Columna invitada

Generación Z: el malestar que el poder pasa por alto

Con motivo de las manifestaciones convocadas para mañana desde cuentas en redes sociales de grupos que se identifican como parte de la Generación Z, es imperativo ir más allá de la controversia política para analizar el perfil sociodemográfico de dicho sector de la población.

La descalificación oficial, que señala a la protesta como una orquestación de “la derecha” o una campaña de desinformación con financiamiento estimado en más de 90 millones de pesos, corre el riesgo de pasar por alto el profundo malestar material que define a la cohorte más numerosa de México.

La Generación Z se denomina así por seguir la secuencia alfabética de la Generación Y (los millennials) y la Generación X (quienes ya están entrando en la edad de retiro). Es el primer grupo demográfico considerado completamente nativo digital. Delimitado por los nacidos entre 1996 y 2010, está compuesto por los 30.4 millones de jóvenes que, en el rango de 15 a 29 años, representan 23.3 por ciento de la población total del país. Este volumen demográfico convierte a la Gen Z en una fuerza socioelectoral crucial, cuyo descontento puede ser preludio de una redefinición del panorama político.



Su perfil sociodemográfico revela una profunda paradoja: la Generación Z ha heredado un sistema de marcada desigualdad a pesar de su preparación académica. Los datos del Inegi de 2024 son contundentes: 60 de cada 100 jóvenes cuentan con educación media superior. Sin embargo, esta alta escolaridad no se traduce en estabilidad laboral, sino en precariedad. El indicador más crítico es que 59.5 por ciento de la Población Económicamente Activa joven (15 a 29 años) trabaja en la informalidad, proporción mayor a la del promedio nacional.

Esto significa que, a pesar de su esfuerzo educativo, seis de cada diez jóvenes mexicanos se enfrentan a bajos salarios, falta de prestaciones, y la posibilidad casi nula de construir un futuro con certeza. Dicha precariedad se refleja también en su estado civil, con 72.9% de los jóvenes reportados como solteros, interpretado esto como la postergación de la entrada plena en la vida adulta ante la dificultad para alcanzar la estabilidad financiera necesaria.

Éste es también el grupo de edad con mayor propensión a ser asesinado (el homicidio fue la primera causa de muerte en 2024 para quienes tenían entre 15 y 24 y entre 25 y 34 años de edad). Asimismo, el que mayor número de desapariciones registra (cuatro de cada diez de los 13 mil 192 casos que se contabilizaron el año pasado se dieron en el grupo de edad de 15 a 29 años).

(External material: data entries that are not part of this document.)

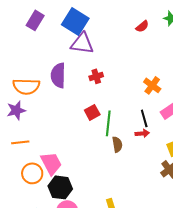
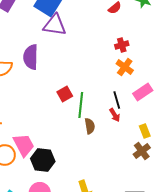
red cross: (96, 76) -> (122, 45), moved
red arrow: (142, 133) -> (115, 115), turned 64
black hexagon: (60, 187) -> (43, 160), moved

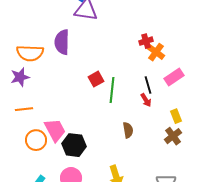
red cross: (122, 45) -> (146, 41), moved
brown semicircle: (90, 126) -> (128, 130), moved

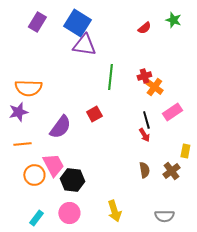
purple semicircle: (62, 42) -> (60, 127), moved, turned -145
green line: (112, 90) -> (110, 77), moved
yellow rectangle: (176, 116) -> (185, 151), moved, turned 32
brown semicircle: (128, 130) -> (144, 170), moved

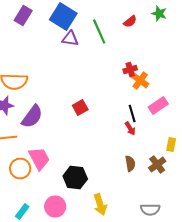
purple triangle: (84, 45) -> (70, 38), size x0.7
green line: (110, 77) -> (99, 32), moved, turned -30
purple semicircle: (60, 127) -> (32, 116), moved
black hexagon: (72, 180) -> (75, 178), moved

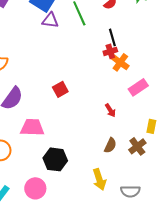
black line: (132, 114) -> (112, 37), moved
pink trapezoid: (39, 158) -> (32, 127), moved, turned -60
brown semicircle: (130, 164) -> (110, 145), turned 35
yellow arrow: (100, 204) -> (99, 179), moved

El perfil psicosocial de la Gen Z se articula a través de la regla de las cuatro íes: irreverencia, inmediatez, inclusión e incertidumbre. Son críticos, rechazan las verdades absolutas impuestas por sus mayores y han demostrado un desapego por la organización social tradicional, priorizando el equilibrio entre la vida laboral y personal, así como la salud mental.

Como nativos digitales, estos jóvenes han desarrollado su propio lenguaje de protesta, abandonando los medios tradicionales para informarse y movilizarse a través de plataformas como TikTok e Instagram. Es claro que este activismo digital es efectivo no por quién lo amplifique, sino porque resuena como una verdad estadística inocultable. Desestimar los datos sobre la informalidad laboral y la falta de prestaciones, mientras se enfoca únicamente en el origen de las cuentas de redes sociales, es desviar la atención de la crisis estructural que la Generación Z está poniendo sobre la mesa.

Las convocatorias a marchar el 15 de noviembre señalan la corrupción, el desempleo y la inseguridad, pero no como meros eslóganes políticos, sino como factores que erosionan su presente y que los vuelve pesimistas sobre su futuro. Estamos hablando de la primera generación moderna que probablemente vivirá en peores condiciones que sus padres.



El hecho de que el gobierno haya cuestionado la autenticidad de la movilización, atribuyéndola a la inteligencia artificial, a figuras de oposición y a intereses empresariales, desvía la atención de la crisis estructural que los datos de Inegi exhiben.